START EXTRACTED MATERIAL

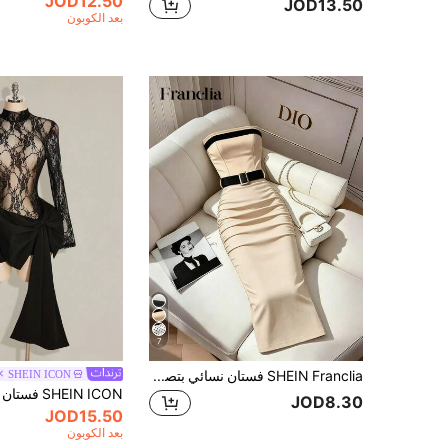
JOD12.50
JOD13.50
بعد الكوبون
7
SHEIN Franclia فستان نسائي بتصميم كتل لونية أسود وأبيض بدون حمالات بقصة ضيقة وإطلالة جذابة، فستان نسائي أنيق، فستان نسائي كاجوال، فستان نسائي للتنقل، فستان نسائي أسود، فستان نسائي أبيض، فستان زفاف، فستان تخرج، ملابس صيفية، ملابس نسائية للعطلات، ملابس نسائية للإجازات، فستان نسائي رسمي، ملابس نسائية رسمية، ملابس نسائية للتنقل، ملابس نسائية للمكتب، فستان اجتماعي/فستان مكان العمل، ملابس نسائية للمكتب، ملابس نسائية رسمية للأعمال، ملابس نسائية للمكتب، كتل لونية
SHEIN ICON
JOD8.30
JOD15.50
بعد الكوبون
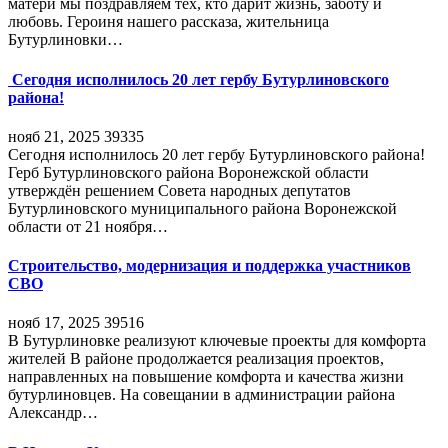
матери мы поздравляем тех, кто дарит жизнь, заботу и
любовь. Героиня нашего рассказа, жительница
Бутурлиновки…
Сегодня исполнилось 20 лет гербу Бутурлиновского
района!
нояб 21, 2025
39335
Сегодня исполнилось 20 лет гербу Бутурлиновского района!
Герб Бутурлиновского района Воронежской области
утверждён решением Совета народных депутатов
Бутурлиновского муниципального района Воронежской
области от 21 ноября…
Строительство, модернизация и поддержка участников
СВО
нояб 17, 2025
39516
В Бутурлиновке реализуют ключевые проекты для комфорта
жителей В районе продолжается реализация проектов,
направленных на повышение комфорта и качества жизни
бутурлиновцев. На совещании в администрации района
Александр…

END EXTRACTED MATERIAL
START EXTRACTED MATERIAL

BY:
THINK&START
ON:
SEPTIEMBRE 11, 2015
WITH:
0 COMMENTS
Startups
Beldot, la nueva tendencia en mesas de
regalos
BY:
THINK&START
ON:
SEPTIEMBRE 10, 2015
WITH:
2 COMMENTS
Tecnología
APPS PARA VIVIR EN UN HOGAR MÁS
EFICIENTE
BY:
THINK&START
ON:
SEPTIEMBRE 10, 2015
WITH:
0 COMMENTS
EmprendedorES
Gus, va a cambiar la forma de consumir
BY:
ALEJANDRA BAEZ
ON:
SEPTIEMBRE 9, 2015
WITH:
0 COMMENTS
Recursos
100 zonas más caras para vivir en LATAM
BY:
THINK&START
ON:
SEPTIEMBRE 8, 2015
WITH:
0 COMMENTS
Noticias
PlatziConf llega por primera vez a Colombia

END EXTRACTED MATERIAL
START EXTRACTED MATERIAL

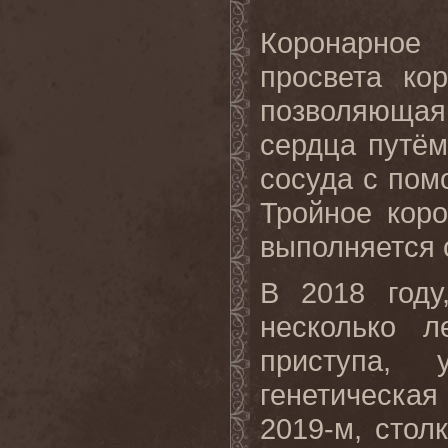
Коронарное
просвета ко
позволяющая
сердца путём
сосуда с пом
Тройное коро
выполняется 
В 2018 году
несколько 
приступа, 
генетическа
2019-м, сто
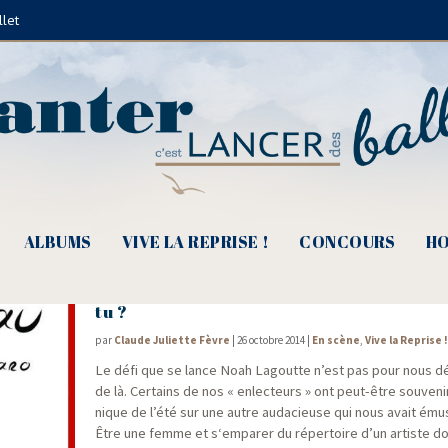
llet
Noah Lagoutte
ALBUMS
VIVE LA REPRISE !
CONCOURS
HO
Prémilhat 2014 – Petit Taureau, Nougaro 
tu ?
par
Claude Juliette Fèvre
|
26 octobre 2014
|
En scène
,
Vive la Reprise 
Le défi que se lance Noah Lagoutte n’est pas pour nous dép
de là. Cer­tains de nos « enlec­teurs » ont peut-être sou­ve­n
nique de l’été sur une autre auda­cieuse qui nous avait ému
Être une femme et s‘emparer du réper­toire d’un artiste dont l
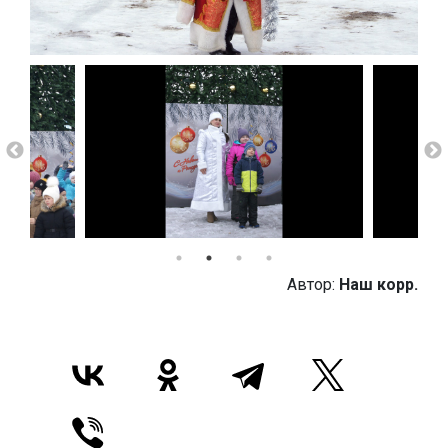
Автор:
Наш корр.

END EXTRACTED MATERIAL

_TASK OBJECTIVE:_
Scan the material above. Return every line containing the string "Бутурлиновского".

_WRITTEN ANSWER:_
Сегодня исполнилось 20 лет гербу Бутурлиновского
Сегодня исполнилось 20 лет гербу Бутурлиновского района!
Герб Бутурлиновского района Воронежской области
Бутурлиновского муниципального района Воронежской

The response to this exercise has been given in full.